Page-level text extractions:
***
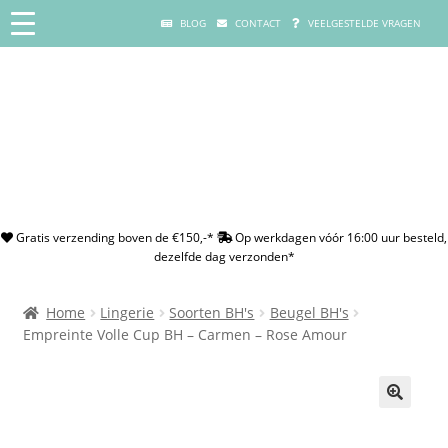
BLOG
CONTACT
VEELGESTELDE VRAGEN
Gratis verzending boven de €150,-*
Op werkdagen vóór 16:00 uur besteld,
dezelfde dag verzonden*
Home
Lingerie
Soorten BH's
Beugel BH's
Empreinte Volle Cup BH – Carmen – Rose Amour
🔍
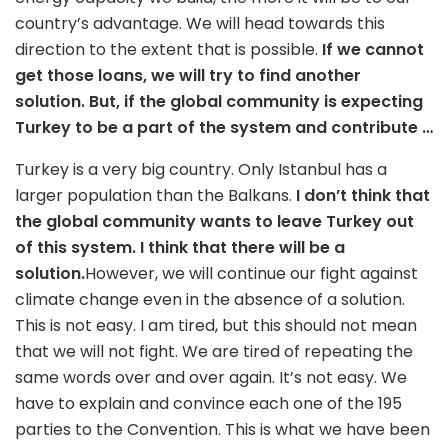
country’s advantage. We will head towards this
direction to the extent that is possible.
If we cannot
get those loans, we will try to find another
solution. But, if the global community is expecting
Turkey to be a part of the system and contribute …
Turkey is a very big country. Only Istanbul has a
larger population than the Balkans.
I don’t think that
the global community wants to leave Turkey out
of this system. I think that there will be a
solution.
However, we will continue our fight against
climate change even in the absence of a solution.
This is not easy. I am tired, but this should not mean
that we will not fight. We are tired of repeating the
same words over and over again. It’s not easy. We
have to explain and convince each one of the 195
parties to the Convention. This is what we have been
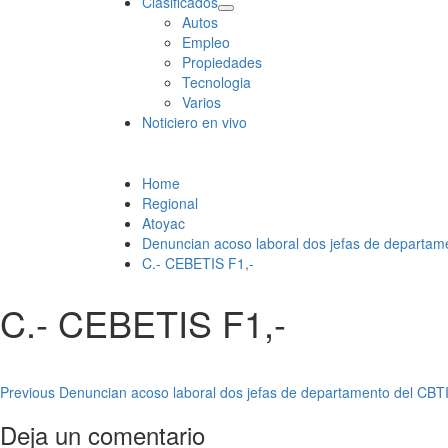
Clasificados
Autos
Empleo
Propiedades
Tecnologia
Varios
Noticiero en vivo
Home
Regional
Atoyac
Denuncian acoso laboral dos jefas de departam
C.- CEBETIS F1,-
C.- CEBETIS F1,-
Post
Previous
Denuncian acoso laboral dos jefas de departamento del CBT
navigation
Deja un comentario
***
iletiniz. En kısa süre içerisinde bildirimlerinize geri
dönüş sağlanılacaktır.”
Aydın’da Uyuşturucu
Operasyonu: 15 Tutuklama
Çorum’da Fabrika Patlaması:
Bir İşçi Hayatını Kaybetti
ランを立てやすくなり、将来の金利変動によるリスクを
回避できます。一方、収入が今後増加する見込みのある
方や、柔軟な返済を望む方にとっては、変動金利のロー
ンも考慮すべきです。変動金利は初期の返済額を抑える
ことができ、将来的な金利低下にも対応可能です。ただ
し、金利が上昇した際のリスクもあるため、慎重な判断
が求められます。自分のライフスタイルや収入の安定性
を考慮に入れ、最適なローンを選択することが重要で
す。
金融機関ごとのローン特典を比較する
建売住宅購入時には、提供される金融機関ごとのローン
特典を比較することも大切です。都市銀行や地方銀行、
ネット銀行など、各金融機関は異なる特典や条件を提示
***
» About this task:
Look above for the line with "the global community wants" and copy exactly from it through the line with "Deja un comentario", both included. Omit the pictures.

» Written solution:
the global community wants to leave Turkey out
of this system. I think that there will be a
solution.
However, we will continue our fight against
climate change even in the absence of a solution.
This is not easy. I am tired, but this should not mean
that we will not fight. We are tired of repeating the
same words over and over again. It’s not easy. We
have to explain and convince each one of the 195
parties to the Convention. This is what we have been
Clasificados
Autos
Empleo
Propiedades
Tecnologia
Varios
Noticiero en vivo
Home
Regional
Atoyac
Denuncian acoso laboral dos jefas de departam
C.- CEBETIS F1,-
C.- CEBETIS F1,-
Post
Previous
Denuncian acoso laboral dos jefas de departamento del CBT
navigation
Deja un comentario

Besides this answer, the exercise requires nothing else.